In recent months, my co-workers and I have walked off our jobs several times to protest poverty pay and shared our stories of struggle in these pages. Despite our strikes and our heart-breaking stories, the Senate has not taken any action to help us win living wages and a union. Even worse, the Senate has allowed our company to threaten and try to intimidate us into silence.
Now, we are appealing to a higher power. We have written a letter to Pope Francis asking him to grant us an audience when he comes to address a joint session of Congress.
Many of us are Catholic and find comfort in the pope’s message that the working poor deserve living wages and the freedom to organize unions. We want Pope Francis to know that we don’t want to rely on public aid programs like food stamps or work demeaning second jobs to survive. We just want to earn a fair day’s pay for a fair day’s work and win a voice on the job.
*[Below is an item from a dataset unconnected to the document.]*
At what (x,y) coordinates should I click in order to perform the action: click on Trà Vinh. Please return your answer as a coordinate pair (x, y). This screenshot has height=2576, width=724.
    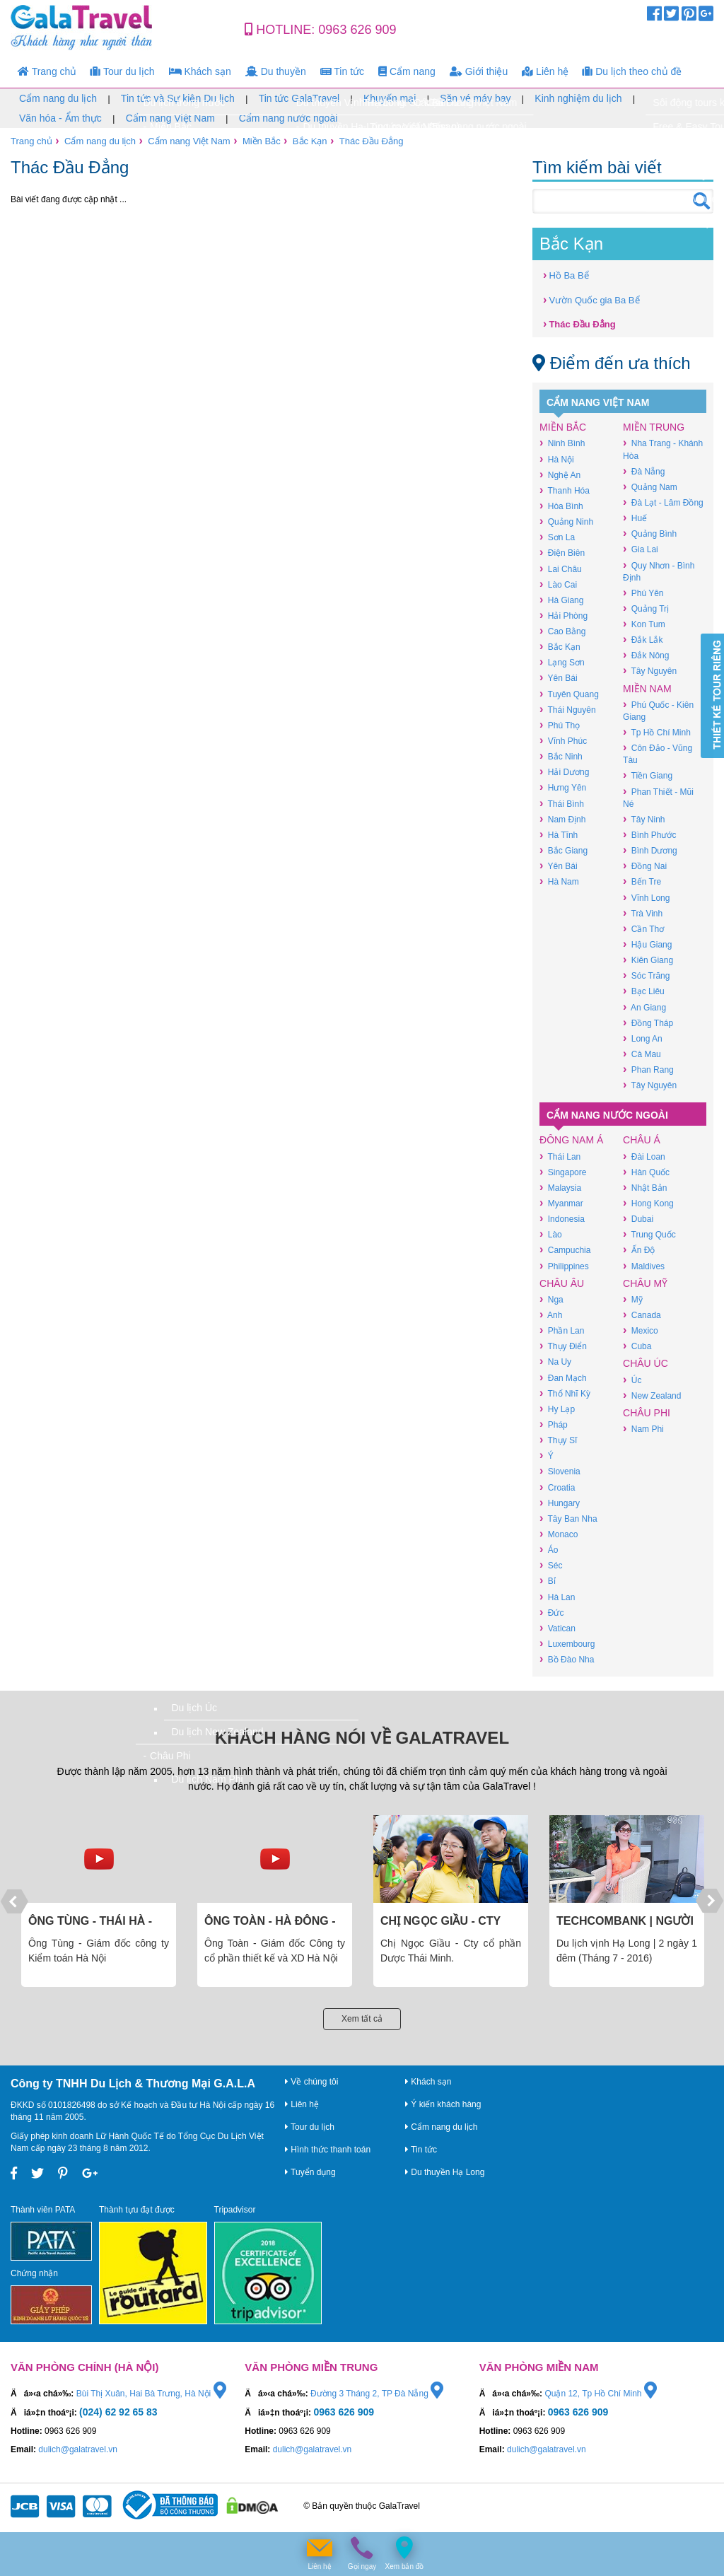
    Looking at the image, I should click on (642, 913).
We believe that if the pope meets with us and understands our plight, he will urge senators to act to restore dignity and justice to our lives.
Most of the senators don’t even realize that the people preparing their meals can’t afford to make ends meet. Many senators are multi-millionaires who not only enjoy fancy meals but also get chauffeured around in black SUVs surrounded by aides who are ready to meet their every need. In contrast, the pope– who drives around Rome in a Ford Focus and lives in a simple 1 bedroom apartment – lives a lifestyle that shows he understands the lives and struggles of workers like me.
I’ve worked as a Senate chef for 5 years, but I only make $13 dollars an hour. I’m a single father and it’s hard to support my son on a poverty wage. The cost of living in Washington is so expensive that I recently ended up homeless. I lived in an abandoned house for nearly two months. That’s how long it took me to save up enough money to rent a bedroom in an apartment. I often had to skip meals to save money.
Perhaps the lavish lifestyle of our politicians makes it hard for them to understand the challenges of the working poor. The senators I cook for select their dishes and wine pairings from a black leather bound menu, with the seal of the Senate embossed in gold on the cover. Senator Marco Rubio is a fan of the “Poached Salmon Nicoise Salad” with haricot verts, capers, egg, tomato, potato, and thyme vinaigrette ($19 dollars). Senator Lindsey Graham likes to order the “Stacked Cesar Salad” with grilled chicken, baby romaine lettuce and petit romaine hearts ($18 dollars). I’d have to work about two hours to any of these dishes, which I cooked myself.
When the pope comes to Congress, I hope he tells the senators that the workers who serve them are their equals in the eyes of God and that we should be able to afford food and shelter just as politicians are able to do. Many senators, both Democrat and Republican, are Catholic and the pope can urge them to overcome their political differences by reminding them of their moral obligation to help the “least of these.”
The truth is that the pope may be the only person who can broker a bipartisan solution to inequality at the US Capitol and help low-wage workers. That’s why the pope may be our only hope.